Your goal - Beginning with the first line below, retype exactly each line through the one containing "Harris Law Firm, PLLC". Leave out all pictures.
————————
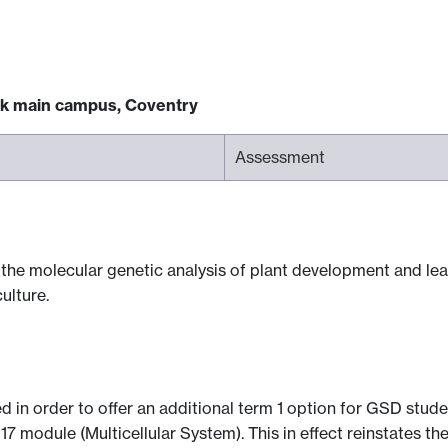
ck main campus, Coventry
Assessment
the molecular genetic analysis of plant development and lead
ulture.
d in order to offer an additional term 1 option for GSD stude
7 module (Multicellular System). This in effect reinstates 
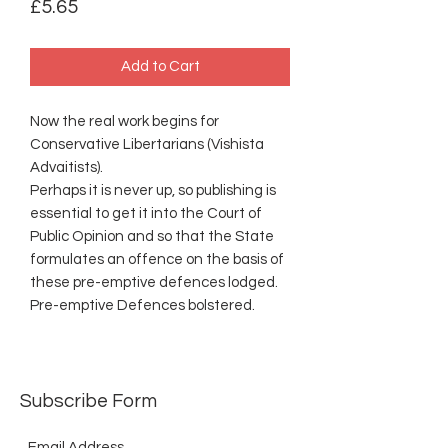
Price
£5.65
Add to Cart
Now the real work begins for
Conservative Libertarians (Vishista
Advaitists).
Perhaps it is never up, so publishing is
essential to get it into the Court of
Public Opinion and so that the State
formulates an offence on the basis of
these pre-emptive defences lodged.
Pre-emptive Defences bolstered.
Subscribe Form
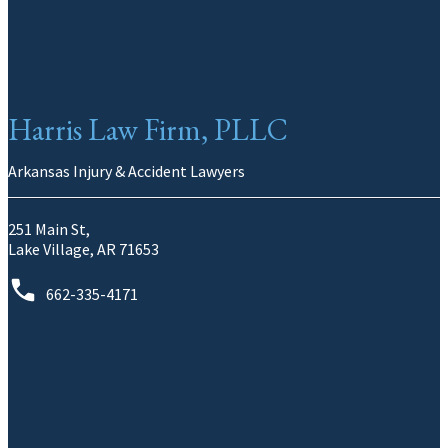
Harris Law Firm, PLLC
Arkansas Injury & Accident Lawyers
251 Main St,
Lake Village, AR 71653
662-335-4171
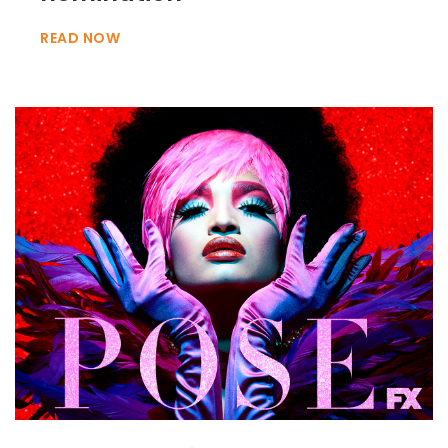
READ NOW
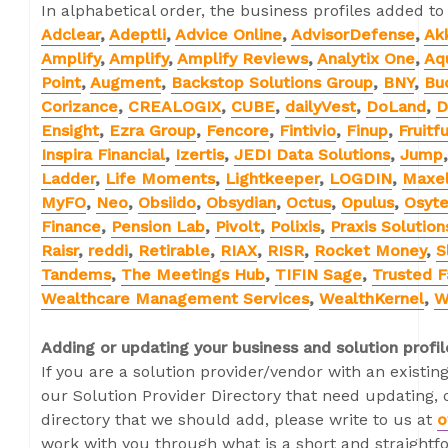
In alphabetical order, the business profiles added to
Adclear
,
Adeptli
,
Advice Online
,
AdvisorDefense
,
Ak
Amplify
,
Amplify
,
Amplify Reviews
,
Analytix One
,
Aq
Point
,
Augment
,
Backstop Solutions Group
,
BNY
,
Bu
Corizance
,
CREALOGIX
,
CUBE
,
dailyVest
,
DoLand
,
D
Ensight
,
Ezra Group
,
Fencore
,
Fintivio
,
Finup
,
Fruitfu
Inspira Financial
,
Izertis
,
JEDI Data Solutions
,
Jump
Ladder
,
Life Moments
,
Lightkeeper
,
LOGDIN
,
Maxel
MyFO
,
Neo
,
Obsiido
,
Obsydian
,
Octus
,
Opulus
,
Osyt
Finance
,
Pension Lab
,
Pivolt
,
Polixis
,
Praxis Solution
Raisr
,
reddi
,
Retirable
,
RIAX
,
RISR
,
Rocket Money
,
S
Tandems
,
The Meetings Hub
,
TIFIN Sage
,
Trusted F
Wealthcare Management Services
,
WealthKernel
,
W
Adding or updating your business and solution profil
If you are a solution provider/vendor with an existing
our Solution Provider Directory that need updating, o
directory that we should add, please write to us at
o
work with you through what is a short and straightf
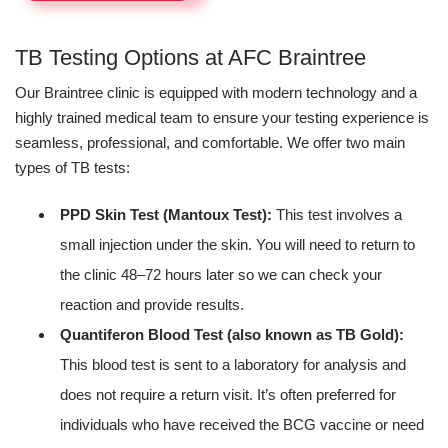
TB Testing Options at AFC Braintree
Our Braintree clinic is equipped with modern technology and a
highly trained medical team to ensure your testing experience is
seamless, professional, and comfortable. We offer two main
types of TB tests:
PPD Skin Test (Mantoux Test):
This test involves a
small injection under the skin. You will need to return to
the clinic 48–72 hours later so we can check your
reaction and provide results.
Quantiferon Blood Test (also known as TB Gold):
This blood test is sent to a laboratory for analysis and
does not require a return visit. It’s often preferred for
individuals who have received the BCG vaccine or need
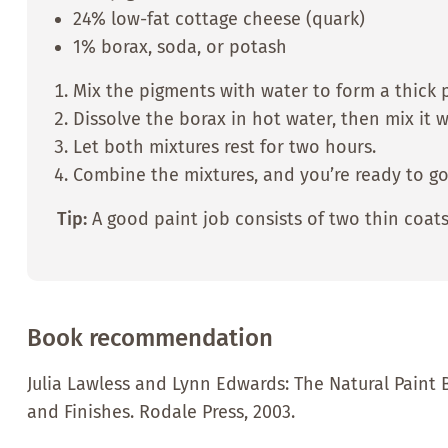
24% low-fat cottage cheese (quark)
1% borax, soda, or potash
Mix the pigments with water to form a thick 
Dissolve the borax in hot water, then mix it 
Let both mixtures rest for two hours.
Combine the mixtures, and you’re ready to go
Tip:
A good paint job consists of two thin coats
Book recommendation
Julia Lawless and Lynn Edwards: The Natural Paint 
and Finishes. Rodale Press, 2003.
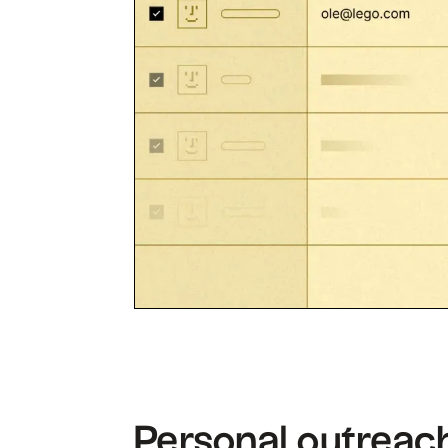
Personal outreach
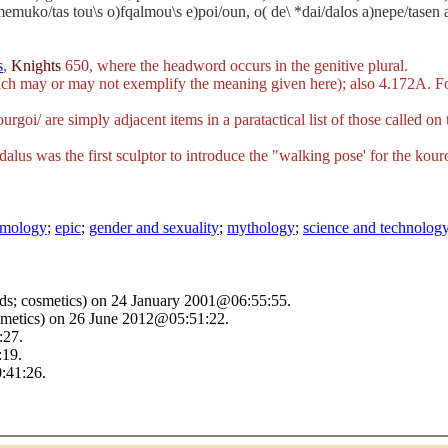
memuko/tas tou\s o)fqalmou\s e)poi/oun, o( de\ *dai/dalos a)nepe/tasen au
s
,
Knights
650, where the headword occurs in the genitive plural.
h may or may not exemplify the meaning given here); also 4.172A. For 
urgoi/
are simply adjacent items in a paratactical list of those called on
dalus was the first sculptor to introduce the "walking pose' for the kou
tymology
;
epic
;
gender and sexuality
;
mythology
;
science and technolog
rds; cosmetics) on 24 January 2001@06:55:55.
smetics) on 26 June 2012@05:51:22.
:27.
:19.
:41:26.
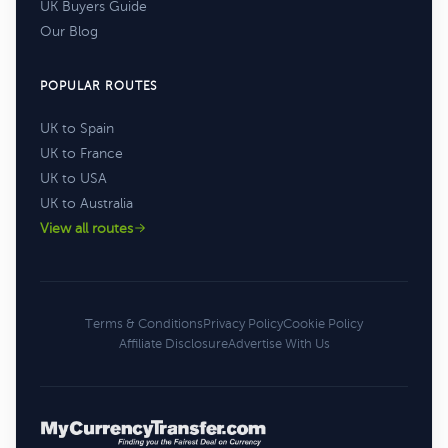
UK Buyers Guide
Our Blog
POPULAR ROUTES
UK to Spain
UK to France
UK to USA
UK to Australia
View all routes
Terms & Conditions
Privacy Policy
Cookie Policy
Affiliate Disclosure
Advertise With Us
————————
Written response -
ck main campus, Coventry
Assessment
the molecular genetic analysis of plant development and lead
ulture.
d in order to offer an additional term 1 option for GSD stude
7 module (Multicellular System). This in effect reinstates 
Price
£5.65
Add to Cart
Now the real work begins for
Conservative Libertarians (Vishista
Advaitists).
Perhaps it is never up, so publishing is
essential to get it into the Court of
Public Opinion and so that the State
formulates an offence on the basis of
these pre-emptive defences lodged.
Pre-emptive Defences bolstered.
Subscribe Form
Harris Law Firm, PLLC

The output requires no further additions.